After she was fired, Denise Watkins sued her former boss, St. John the Baptist Parish Sheriff Mike Tregre, for race discrimination under Title VII of the Civil Rights Act of 1964 and for retaliatory discharge under the Family Medical Leave Act (FMLA). Sheriff Tregre maintains that he had a legitimate reason for firing Watkins—poor performance. But Watkins says that reason is pretextual. The district court agreed with Sheriff Tregre and entered summary judgment against Watkins. We conclude that there is a genuine dispute of material fact as to whether Sheriff Tregre‘s proffered reason for firing Watkins is pretext for Title VII race discrimination and FMLA retaliation. We therefore VACATE the district court‘s judgment and REMAND for further proceedings not inconsistent with this opinion.
I.
Denise Watkins is a black woman who is suffering from severe anxiety. She was a shift supervisor in the dispatch department of the St. John the Baptist Parish Sheriff‘s Office, where she had worked for 17 years—on and off. She reported to Lieutenant Marshall Carmouche, who reported to Senior 911 Commander Conrad Baker, and to Sheriff Tregre. The events that led to this lawsuit occurred in a tight time span, between late January and early March 2018. Timing is important, so we will include specific dates.

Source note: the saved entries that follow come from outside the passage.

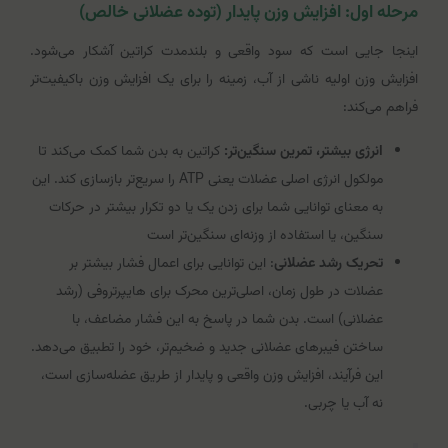
مرحله اول: افزایش وزن پایدار (توده عضلانی خالص)
اینجا جایی است که سود واقعی و بلندمدت کراتین آشکار می‌شود.
افزایش وزن اولیه ناشی از آب، زمینه را برای یک افزایش وزن باکیفیت‌تر
فراهم می‌کند:
انرژی بیشتر، تمرین سنگین‌تر:
کراتین به بدن شما کمک می‌کند تا
مولکول انرژی اصلی عضلات یعنی ATP را سریع‌تر بازسازی کند. این
به معنای توانایی شما برای زدن یک یا دو تکرار بیشتر در حرکات
سنگین، یا استفاده از وزنه‌ای سنگین‌تر است
تحریک رشد عضلانی
: این توانایی برای اعمال فشار بیشتر بر
عضلات در طول زمان، اصلی‌ترین محرک برای هایپرتروفی (رشد
عضلانی) است. بدن شما در پاسخ به این فشار مضاعف، با
ساختن فیبرهای عضلانی جدید و ضخیم‌تر، خود را تطبیق می‌دهد.
این فرآیند، افزایش وزن واقعی و پایدار از طریق عضله‌سازی است،
نه آب یا چربی.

On January 30, Lieutenant Carmouche commended Watkins and three other dispatchers for “superb work.” He recognized Watkins‘s performance in an email to Sheriff Tregre, explaining that “teamwork” in the 911 department had led to an arrest.
Just ten days later, however, Lieutenant Carmouche counseled Watkins about her poor performance. He told Watkins during this February 9 discussion that she “need[ed] to do a better job in supervising her personnel and do a better job overall.” By way of examples, he addressed Watkins‘s sleeping on the job, missing license-plate-recognition hits, making personal phone calls while on duty, and failing to ensure that emergency units promptly were dispatched. No disciplinary measures were taken.

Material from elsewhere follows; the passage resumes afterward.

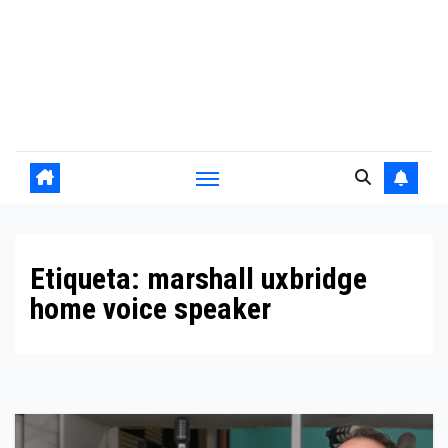
Etiqueta:
marshall uxbridge
home voice speaker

On February 20, Watkins gave Lieutenant Carmouche and Senior 911 Commander Baker a doctor‘s note. The note said that “[d]ue to diagnosis of anxiety, [Watkins] requires 3 24 hour shifts/periods ‘off’ and free of responsibility per week.” Senior 911 Commander Baker passed the note up his chain of command and alerted human resources.
On February 22, two days after receiving notice of Watkins‘s medical condition, Lieutenant Carmouche filed a disciplinary-review-board request, seeking review of the charges against Watkins.1 He charged
Yet, on February 22, Lieutenant Carmouche asked Watkins to respond in writing to the deficiencies they discussed during their February 9 “counseling session.” Watkins complied. In her response, she admitted sleeping on the job but explained that she had “developed some medical issues” that affected her sleep patterns.
The next day, on February 23, Watkins sent Lieutenant Carmouche and Senior 911 Commander Baker an email; the subject line read “Medical leave.” Watkins wrote that she “needed to know when [her] medical leave is suppose [sic] to start since no one has gotten back with [her] yet.”
On March 1, the disciplinary review board convened. Although Lieutenant Carmouche‘s request to the review board identified five infractions, the board itself reviewed only one—sleeping on the job. The board unanimously recommended that Watkins be fired, and Sheriff Tregre approved the recommendation, firing Watkins the next day, on March 2.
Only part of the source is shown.